Hint – Assume any variable be the liters of alcohol then first try to find out liters of alcohol as variable is the 20 percent of 15 so, use this concept to reach the solution of the problem.

Given data
15 liters of mixtures contains 20 percent alcohol and the rest water.
Let alcohol be x liters.
So, water will be (15 - x) liters.
Now, according to the given condition, x is the 20 percent of 15.
$ \Rightarrow x = \dfrac{{20}}{{100}} \times 15 = \dfrac{{15}}{5} = 3$ Liters.
So water will be (15 - 3) = 12 liters.
Now it is given that 3 liters of water is mixed with the mixture.
So, total liters in the new mixture will be $\left( {15 + 3} \right) = 18$liters.
Now we have to find out percentage of alcohol in new mixture,
Let, the percentage of alcohol in the new mixture be y.
So, y is equal to liters of alcohol divided by total liters in the new mixture multiplied by 100.
$y = \dfrac{3}{{18}} \times 100 = \dfrac{{100}}{6} = \dfrac{{50}}{3} = 16\dfrac{2}{3}$ Percent.
So, $16\dfrac{2}{3}$ is the required percentage of alcohol in the new mixture.

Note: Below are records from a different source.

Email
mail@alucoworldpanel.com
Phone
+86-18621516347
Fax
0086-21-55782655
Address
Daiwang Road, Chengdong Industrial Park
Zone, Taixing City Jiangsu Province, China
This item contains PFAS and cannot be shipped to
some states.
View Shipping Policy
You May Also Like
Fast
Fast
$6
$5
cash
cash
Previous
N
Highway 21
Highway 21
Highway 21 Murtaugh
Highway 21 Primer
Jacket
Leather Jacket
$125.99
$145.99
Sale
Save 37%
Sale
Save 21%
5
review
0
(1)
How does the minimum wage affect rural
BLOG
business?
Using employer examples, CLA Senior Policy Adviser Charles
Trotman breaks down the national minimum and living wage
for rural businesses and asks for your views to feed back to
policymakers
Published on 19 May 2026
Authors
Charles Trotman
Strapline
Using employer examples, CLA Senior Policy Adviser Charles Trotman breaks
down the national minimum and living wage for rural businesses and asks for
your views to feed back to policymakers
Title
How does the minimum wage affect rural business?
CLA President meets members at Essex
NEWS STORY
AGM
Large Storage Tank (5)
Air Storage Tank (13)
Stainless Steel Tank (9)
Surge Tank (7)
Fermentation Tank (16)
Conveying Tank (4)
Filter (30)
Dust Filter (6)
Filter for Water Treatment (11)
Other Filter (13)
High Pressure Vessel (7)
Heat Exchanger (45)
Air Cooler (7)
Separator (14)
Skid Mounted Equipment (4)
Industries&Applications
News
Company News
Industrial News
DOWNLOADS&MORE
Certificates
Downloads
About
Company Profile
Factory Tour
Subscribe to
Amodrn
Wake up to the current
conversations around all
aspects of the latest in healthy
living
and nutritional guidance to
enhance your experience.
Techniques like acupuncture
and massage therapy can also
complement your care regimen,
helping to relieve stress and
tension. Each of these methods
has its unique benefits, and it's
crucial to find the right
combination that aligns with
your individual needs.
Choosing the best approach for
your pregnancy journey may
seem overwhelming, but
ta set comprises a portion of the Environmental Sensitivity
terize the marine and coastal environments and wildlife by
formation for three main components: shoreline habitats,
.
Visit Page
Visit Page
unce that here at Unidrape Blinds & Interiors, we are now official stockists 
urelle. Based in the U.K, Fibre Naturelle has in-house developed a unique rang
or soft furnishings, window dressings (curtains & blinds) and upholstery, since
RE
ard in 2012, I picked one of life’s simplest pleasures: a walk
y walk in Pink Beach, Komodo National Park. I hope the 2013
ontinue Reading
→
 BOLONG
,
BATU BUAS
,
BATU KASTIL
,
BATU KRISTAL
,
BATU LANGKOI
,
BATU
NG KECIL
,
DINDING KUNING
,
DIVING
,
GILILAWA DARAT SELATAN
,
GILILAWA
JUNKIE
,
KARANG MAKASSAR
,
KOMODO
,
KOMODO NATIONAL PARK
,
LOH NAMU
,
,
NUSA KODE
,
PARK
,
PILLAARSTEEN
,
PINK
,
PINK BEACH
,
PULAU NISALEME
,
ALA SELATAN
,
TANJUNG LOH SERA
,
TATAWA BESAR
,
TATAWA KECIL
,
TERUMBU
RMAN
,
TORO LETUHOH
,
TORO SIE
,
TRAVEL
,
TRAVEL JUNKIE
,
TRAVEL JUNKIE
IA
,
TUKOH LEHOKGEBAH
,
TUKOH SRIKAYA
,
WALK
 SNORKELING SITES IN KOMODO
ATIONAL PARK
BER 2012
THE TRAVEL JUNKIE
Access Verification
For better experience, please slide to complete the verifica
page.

Hence, option (b) is correct.

Note – In such types of questions first find out the liters of alcohol from the given mixture as above, then calculate the value of total liters in the new mixture, then divide liters of alcohol to the total liters in the new mixture and multiply by 100, which is the required percentage of alcohol in the new mixture.